写真集のタイトルにもなった"The Decisive Moment(決定的瞬間)"のフレーズで広く記憶される、レンジファインダーのライカと50ミリの標準レンズを使用したスナップ写真の作品群で20世紀を代表する活躍をみせた世界的写真家。1947年にロバート・キャパらとともに国際写真家集団「マグナム・フォト」の結成にも携わった。1975年以降はほとんど写真を撮影せず、写真家としては引退。以降は若き日に志した画家としての活動を再開させ、1975年にニューヨークのカールトンギャラリーで初の絵画展を開催した。2004年8月3日に南フランス・プロヴァンスの別荘で死去。没年95歳。死因は発表されていない。

2008年
【死去】アレクサンドル・ソルジェニーツィン(Aleksandr Isayevich Solzhenitsyn)【小説家/ロシア】

1945年にスターリン批判を咎められ逮捕。政治犯として投獄された時の経験を活かしソ連の強制収容所・グラグを世界に告発した小説『収容所群島』『イワン・デニーソヴィチの一日』等を発表した20世紀のロシアを代表する小説家。1970年にノーベル文学賞を受賞したが、1974年に市民権を剥奪されソ連から追放され、ソ連崩壊後のロシアに1994年となってから帰国した。2008年8月3日にモスクワの自宅にて心不全で89歳没。

2009年
【孤独死】大原麗子【女優】

映画『網走番外地』シリーズへの出演、映画『男はつらいよ』シリーズのマドンナ役、NHK大河ドラマ『春日局』の主演、そして「すこし愛して、ながーく愛して」と言うフレーズで知られるサントリーレッドのCM等、昭和期の理想的な日本女性像を演じ続けたスター女優。私生活では渡瀬恒彦、森進一というどちらも芸能界を代表するビッグスターとの結婚もあったが、いずれも短い夫婦生活に終わっている。
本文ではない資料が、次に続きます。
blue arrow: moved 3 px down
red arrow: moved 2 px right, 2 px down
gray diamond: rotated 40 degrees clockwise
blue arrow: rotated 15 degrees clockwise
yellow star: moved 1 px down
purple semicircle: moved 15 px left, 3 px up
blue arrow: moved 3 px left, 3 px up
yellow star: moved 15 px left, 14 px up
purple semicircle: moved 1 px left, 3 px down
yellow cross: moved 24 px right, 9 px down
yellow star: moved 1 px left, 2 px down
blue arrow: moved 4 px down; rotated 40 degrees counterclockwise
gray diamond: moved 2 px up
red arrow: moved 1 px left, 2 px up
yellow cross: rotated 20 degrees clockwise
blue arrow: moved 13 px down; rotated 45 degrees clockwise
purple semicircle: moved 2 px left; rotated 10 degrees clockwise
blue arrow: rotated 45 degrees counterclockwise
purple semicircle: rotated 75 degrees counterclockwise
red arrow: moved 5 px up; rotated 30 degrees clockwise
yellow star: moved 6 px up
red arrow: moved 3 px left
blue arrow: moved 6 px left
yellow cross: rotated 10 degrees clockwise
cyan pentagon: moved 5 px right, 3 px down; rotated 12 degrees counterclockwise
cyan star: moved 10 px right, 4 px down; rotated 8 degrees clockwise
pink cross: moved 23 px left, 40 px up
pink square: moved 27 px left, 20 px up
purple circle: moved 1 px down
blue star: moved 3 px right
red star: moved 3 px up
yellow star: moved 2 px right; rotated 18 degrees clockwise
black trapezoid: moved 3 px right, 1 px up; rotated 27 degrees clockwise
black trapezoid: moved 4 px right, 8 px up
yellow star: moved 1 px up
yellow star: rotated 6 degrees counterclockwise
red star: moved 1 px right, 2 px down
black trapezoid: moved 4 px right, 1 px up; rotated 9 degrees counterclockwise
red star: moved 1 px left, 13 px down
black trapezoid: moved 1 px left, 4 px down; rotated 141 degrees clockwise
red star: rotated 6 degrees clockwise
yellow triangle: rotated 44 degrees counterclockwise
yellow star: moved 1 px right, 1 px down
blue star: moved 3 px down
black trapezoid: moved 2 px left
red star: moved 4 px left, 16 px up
1975年にギラン・バレー症候群を発症し、1992年には乳ガンを発症し手術。1999年11月にギラン・バレー症候群が再発したとして芸能活動を休止したが、その後再開。その後仕事から遠ざかっていた2008年11月に自宅で転倒し右手首の骨折。翌年2009年8月6日に、実弟が警察に通報により自宅で死亡しているところを発見され、"スター女優の孤独死"として社会的話題となった。行政解剖の結果、死亡推定日時は8月3日と発表された。 没年62歳。死因は不整脈による脳内出血。